### TASK GOAL
Copy each line below exactly.

### MATERIAL SUPPLIED
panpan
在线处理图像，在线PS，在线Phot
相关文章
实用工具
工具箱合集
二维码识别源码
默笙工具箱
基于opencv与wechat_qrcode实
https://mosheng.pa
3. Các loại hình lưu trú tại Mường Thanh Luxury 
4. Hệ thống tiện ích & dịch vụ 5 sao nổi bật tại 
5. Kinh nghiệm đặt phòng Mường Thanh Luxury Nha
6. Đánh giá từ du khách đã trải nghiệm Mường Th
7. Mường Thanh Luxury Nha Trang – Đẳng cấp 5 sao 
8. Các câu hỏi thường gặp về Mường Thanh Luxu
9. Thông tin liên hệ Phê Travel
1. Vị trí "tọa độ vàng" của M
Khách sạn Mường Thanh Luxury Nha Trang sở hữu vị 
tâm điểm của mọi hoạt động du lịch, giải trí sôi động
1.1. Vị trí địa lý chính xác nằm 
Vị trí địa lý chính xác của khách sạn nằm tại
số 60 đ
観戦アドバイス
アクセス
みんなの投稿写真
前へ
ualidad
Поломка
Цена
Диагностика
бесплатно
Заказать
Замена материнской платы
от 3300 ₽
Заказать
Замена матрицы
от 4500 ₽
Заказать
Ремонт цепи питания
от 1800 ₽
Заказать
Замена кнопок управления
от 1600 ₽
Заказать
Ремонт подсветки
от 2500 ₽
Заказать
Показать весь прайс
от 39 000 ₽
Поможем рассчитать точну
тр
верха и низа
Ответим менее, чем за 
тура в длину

### PROBLEM SOLUTION
panpan
在线处理图像，在线PS，在线Phot
相关文章
实用工具
工具箱合集
二维码识别源码
默笙工具箱
基于opencv与wechat_qrcode实
https://mosheng.pa
3. Các loại hình lưu trú tại Mường Thanh Luxury 
4. Hệ thống tiện ích & dịch vụ 5 sao nổi bật tại 
5. Kinh nghiệm đặt phòng Mường Thanh Luxury Nha
6. Đánh giá từ du khách đã trải nghiệm Mường Th
7. Mường Thanh Luxury Nha Trang – Đẳng cấp 5 sao 
8. Các câu hỏi thường gặp về Mường Thanh Luxu
9. Thông tin liên hệ Phê Travel
1. Vị trí "tọa độ vàng" của M
Khách sạn Mường Thanh Luxury Nha Trang sở hữu vị 
tâm điểm của mọi hoạt động du lịch, giải trí sôi động
1.1. Vị trí địa lý chính xác nằm 
Vị trí địa lý chính xác của khách sạn nằm tại
số 60 đ
観戦アドバイス
アクセス
みんなの投稿写真
前へ
ualidad
Поломка
Цена
Диагностика
бесплатно
Заказать
Замена материнской платы
от 3300 ₽
Заказать
Замена матрицы
от 4500 ₽
Заказать
Ремонт цепи питания
от 1800 ₽
Заказать
Замена кнопок управления
от 1600 ₽
Заказать
Ремонт подсветки
от 2500 ₽
Заказать
Показать весь прайс
от 39 000 ₽
Поможем рассчитать точну
тр
верха и низа
Ответим менее, чем за 
тура в длину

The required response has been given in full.